* [WHAT YOU HAVE TO DO]
Go through the material underneath and show every line where the string "зиму" occurs.

= = = = =

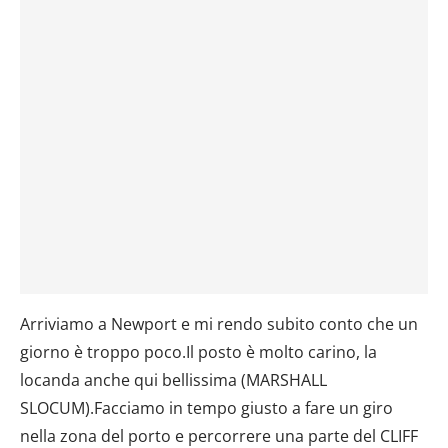
Arriviamo a Newport e mi rendo subito conto che un
giorno è troppo poco.Il posto è molto carino, la
locanda anche qui bellissima (MARSHALL
SLOCUM).Facciamo in tempo giusto a fare un giro
nella zona del porto e percorrere una parte del CLIFF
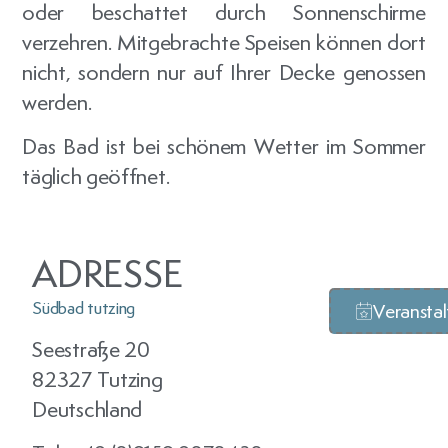
oder beschattet durch Sonnenschirme
verzehren. Mitgebrachte Speisen können dort
nicht, sondern nur auf Ihrer Decke genossen
werden.
Das Bad ist bei schönem Wetter im Sommer
täglich geöffnet.
ADRESSE
Südbad tutzing
Veransta
Seestraße 20
82327 Tutzing
Deutschland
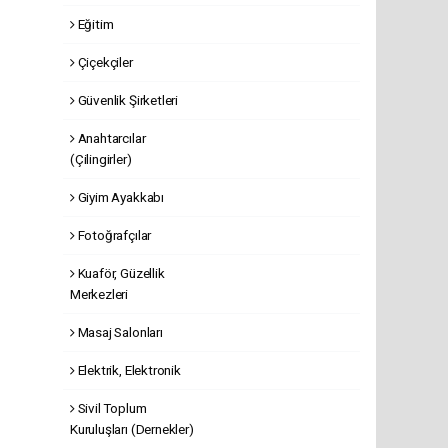
Eğitim
Çiçekçiler
Güvenlik Şirketleri
Anahtarcılar
(Çilingirler)
Giyim Ayakkabı
Fotoğrafçılar
Kuaför, Güzellik
Merkezleri
Masaj Salonları
Elektrik, Elektronik
Sivil Toplum
Kuruluşları (Dernekler)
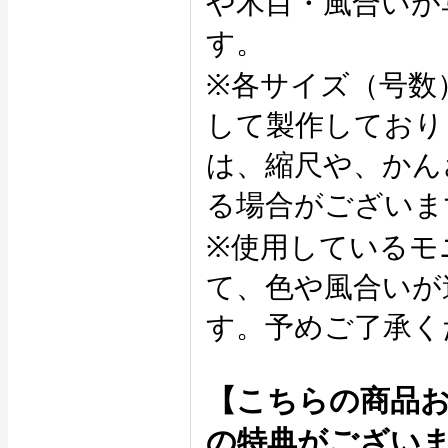
や木目・風合いが
す。
※各サイズ（号数
して製作しており
は、縮尺や、かん
る場合がございま
※使用しているモ
て、色や風合いが
す。予めご了承く
【こちらの商品
の特典がござい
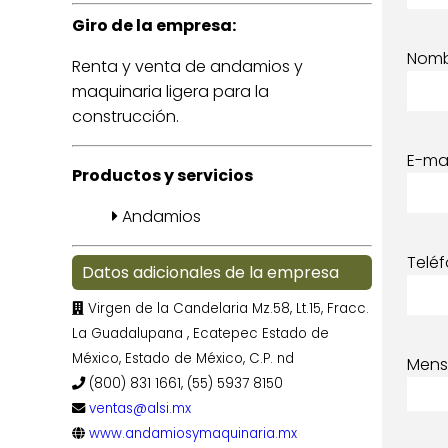
Giro de la empresa:
Nom
Renta y venta de andamios y
maquinaria ligera para la
construcción.
E-mai
Productos y servicios
Andamios
Telé
Datos adicionales de la empresa
Virgen de la Candelaria Mz.58, Lt.15, Fracc.
La Guadalupana , Ecatepec Estado de
México, Estado de México, C.P. nd
Mens
(800) 831 1661, (55) 5937 8150
ventas@alsi.mx
www.andamiosymaquinaria.mx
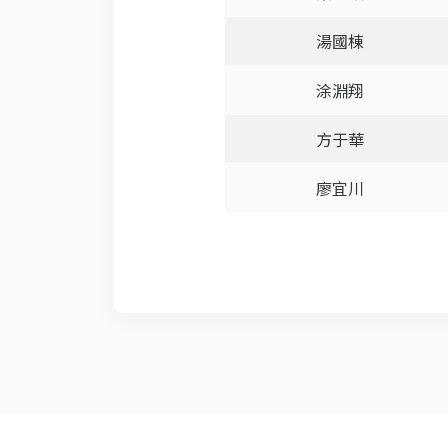
湯國棟
涂淵翔
方于華
廖宜川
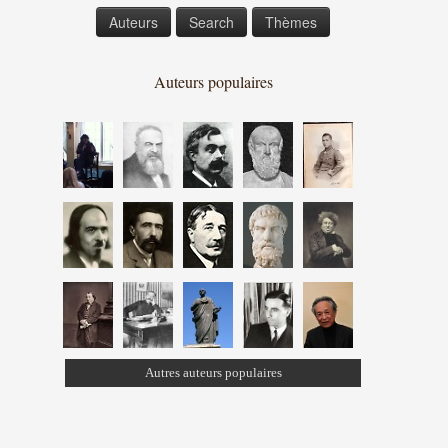
Auteurs
Search
Thèmes
Auteurs populaires
Autres auteurs populaires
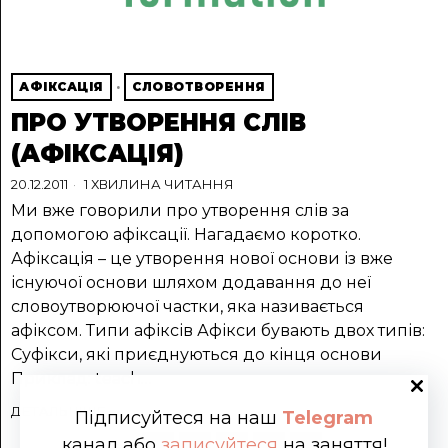
АФІКСАЦІЯ
·
СЛОВОТВОРЕННЯ
ПРО УТВОРЕННЯ СЛІВ
(АФІКСАЦІЯ)
20.12.2011
1 ХВИЛИНА ЧИТАННЯ
Ми вже говорили про утворення слів за
допомогою афіксації. Нагадаємо коротко.
Афіксація – це утворення нової основи із вже
існуючої основи шляхом додавання до неї
словоутворюючої частки, яка називається
афіксом. Типи афіксів Афікси бувають двох типів:
Суфікси, які приєднуються до кінця основи
Приклад: teach…
ДЕТАЛЬНІШЕ
Підписуйтеся на наш
Telegram
канал або
записуйтеся
на заняття!
Назад
1
2
3
4
5
Далі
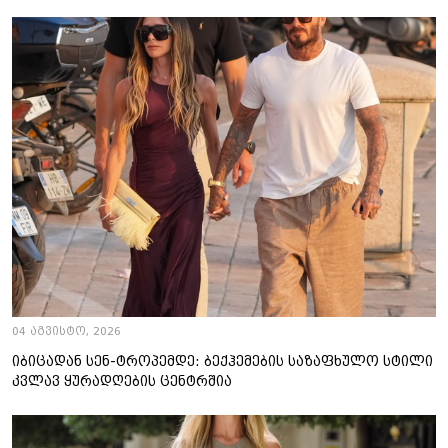
04 აგვისტო, 2026
იბიცადან სენ-ტროპემდე: ბექჰემების საზაფხულო სტილი
კვლავ ყურადღების ცენტრშია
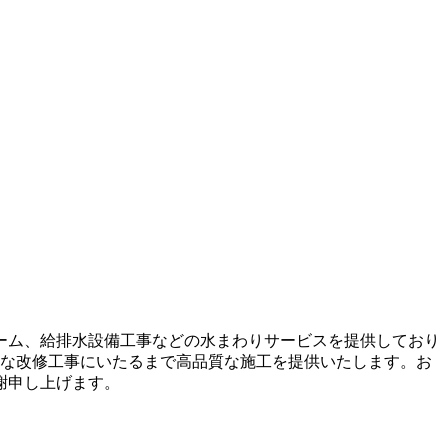
ーム、給排水設備工事などの水まわりサービスを提供しており
規模な改修工事にいたるまで高品質な施工を提供いたします。お
謝申し上げます。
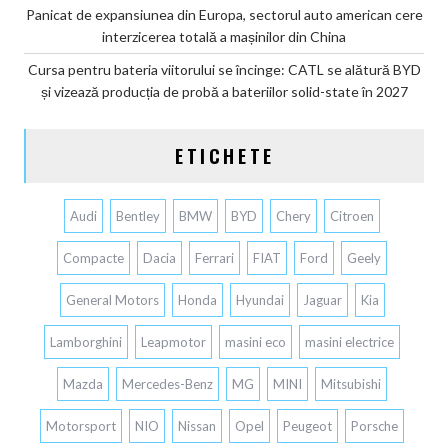
Panicat de expansiunea din Europa, sectorul auto american cere
interzicerea totală a mașinilor din China
Cursa pentru bateria viitorului se încinge: CATL se alătură BYD
și vizează producția de probă a bateriilor solid-state în 2027
ETICHETE
Audi
Bentley
BMW
BYD
Chery
Citroen
Compacte
Dacia
Ferrari
FIAT
Ford
Geely
General Motors
Honda
Hyundai
Jaguar
Kia
Lamborghini
Leapmotor
masini eco
masini electrice
Mazda
Mercedes-Benz
MG
MINI
Mitsubishi
Motorsport
NIO
Nissan
Opel
Peugeot
Porsche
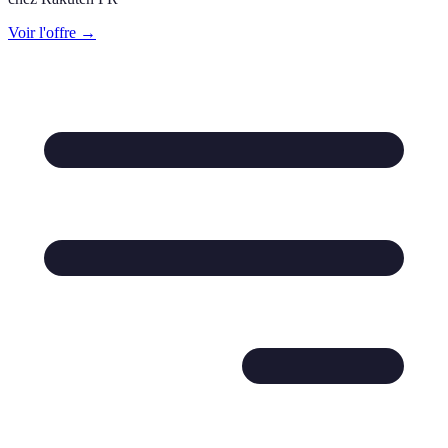
Voir l'offre →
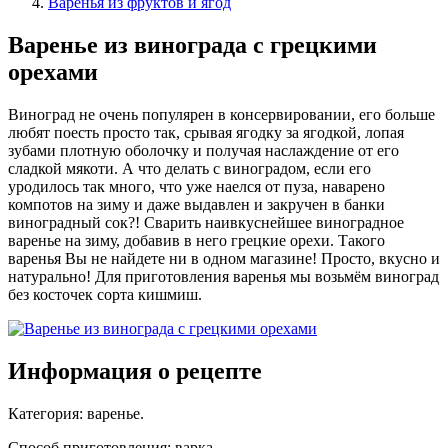
Варенья из фруктов и ягод
Варенье из винограда с грецкими
орехами
Виноград не очень популярен в консервировании, его больше
любят поесть просто так, срывая ягодку за ягодкой, лопая
зубами плотную оболочку и получая наслаждение от его
сладкой мякоти. А что делать с виноградом, если его
уродилось так много, что уже наелся от пуза, наварено
компотов на зиму и даже выдавлен и закручен в банки
виноградный сок?! Сварить наивкуснейшее виноградное
варенье на зиму, добавив в него грецкие орехи. Такого
варенья Вы не найдете ни в одном магазине! Просто, вкусно и
натурально! Для приготовления варенья мы возьмём виноград
без косточек сорта кишмиш.
Информация о рецепте
Категория
:
варенье
.
Способ приготовления
:
варка
.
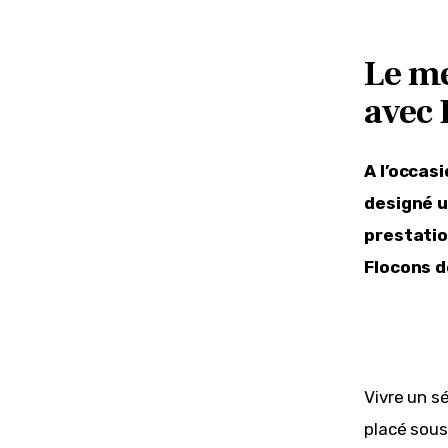
Le me
avec
A l’occas
designé u
prestatio
Flocons d
Vivre un s
placé sous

= = = = =

* [OUTPUT FOR THIS EXERCISE]
компотов на зиму и даже выдавлен и закручен в банки
варенье на зиму, добавив в него грецкие орехи. Такого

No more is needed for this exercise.